After plunging from 48.6 in February to 44.1 in March — with a reading below 50 indicating contraction — April’s figures rose to 48.2. This is mainly due to increased output and shorter supplier delivery times. Goldman Sachs.
Goldman’s Grafe observed that “Russian financial circumstances have improved mainly due to a narrowing CDS spread (credit default Swap) as Russia paid principal/interest on Eurobonds USD.”
Russia wins made payments to holders of two dollar-denominated Russian sovereign bondsThe, which will mature in 2022, 2042, and be worth an aggregate $650m, were issued before May 4, after a grace period of 30 days. However, analysts still warn there’s a high probability of a Russian defaultIn the next 2 years.
The collective improvement in the data has led Russian President Vladimir Putin to claim that the West’s “economic blitzkrieg” — or “lightning war” — had failed.
However, Russia may have prevented an economic crisis, but the longer-term outlook remains dim. The knock-on effects of mitigation and threats to further sanctions are still in place.
Recent surveys by the Central Bank of Russia of over 13,000 companies revealed that many of them were having trouble import goods into Russia.
This included microchips, packaging, and car parts. In addition, some firms are being forced to shut down their factories due to shortages of raw materials, according the survey.

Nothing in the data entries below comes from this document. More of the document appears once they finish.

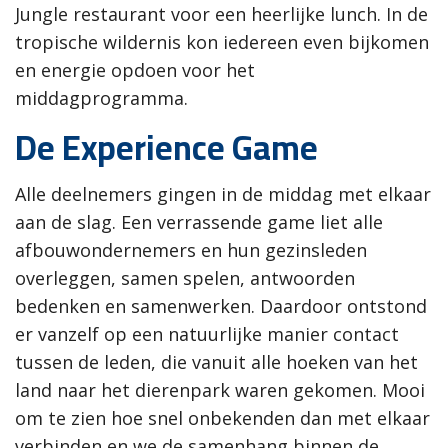
Jungle restaurant voor een heerlijke lunch. In de
tropische wildernis kon iedereen even bijkomen
en energie opdoen voor het
middagprogramma.
De Experience Game
Alle deelnemers gingen in de middag met elkaar
aan de slag. Een verrassende game liet alle
afbouwondernemers en hun gezinsleden
overleggen, samen spelen, antwoorden
bedenken en samenwerken. Daardoor ontstond
er vanzelf op een natuurlijke manier contact
tussen de leden, die vanuit alle hoeken van het
land naar het dierenpark waren gekomen. Mooi
om te zien hoe snel onbekenden dan met elkaar
verbinden en we de samenhang binnen de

Elina Ribakova was the deputy chief economist of the Institute of International Finance. She told BBC that these “superficial” economic indicators were meaningless to the people who live on the ground. This is where many Russians still worry about job security.
In a separate interview, she said this week that we would see the effects on Russia’s economy if companies run out parts or equipment. Companies will have to begin laying off people or taking unpaid leaves.